In 1999 Duff decided to take a year off to travel the world. After returning he started doing freelance documentaries for various news organizations like The New York Times, Discovery Channel, PBS as well as CNN.
He is still working with the Times around the region now, creating TV stories for their web site.
Two years ago, Duff applied for the Knights Journalism Fellowship, not knowing where it would take him. The fellowship program, which is administered by the International Center for Journalists, sends professionals in the field around the world to countries where they can effectively improve the media.
He applied to the fellowship program because he felt he was at a point in his life when he wanted to do something good, and redirect his life a little bit. “I found myself alone, he explains, “and so I thought I’m going to go figure out what I’m going to do for the next 40 years of my life. I’m going to go do some good. I’m going to find somewhere where I can travel, meet new people and live in a different culture.
Meanwhile Lawrence Pintak, Director of the Center for Electronic Journalism at the American University in Cairo, applied to the same organization to have a fellow come to the university to work on newscast from the center. Together they decided that instead they will focus on Duff’s main two areas of expertise: documentaries and convergence media.

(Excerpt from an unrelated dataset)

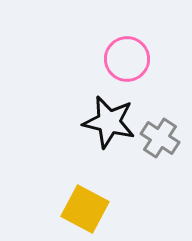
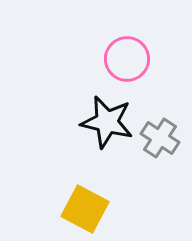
black star: moved 2 px left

Duff says the world of multimedia journalism and the idea of mixing is an area he got into while working for CNN, “We did fairly robust web sites with extended text and extended interviews and gizmos, he says.
Sadly, when he first arrived in the fall of 2006, no one registered on his convergence class because the students were unfamiliar with the term or with Duff. This made his first few months in Cairo challenging.
By spring semester, however, things turned around. His documentary course offered in the MA program drew a large degree of interest and was the talk both on and off campus. He also gave a similar course for working professionals that was equally successful.
During his time here he has also been working with local TV stations training reporters “helping them improve their journalism and think about new ways to tell stories, he says.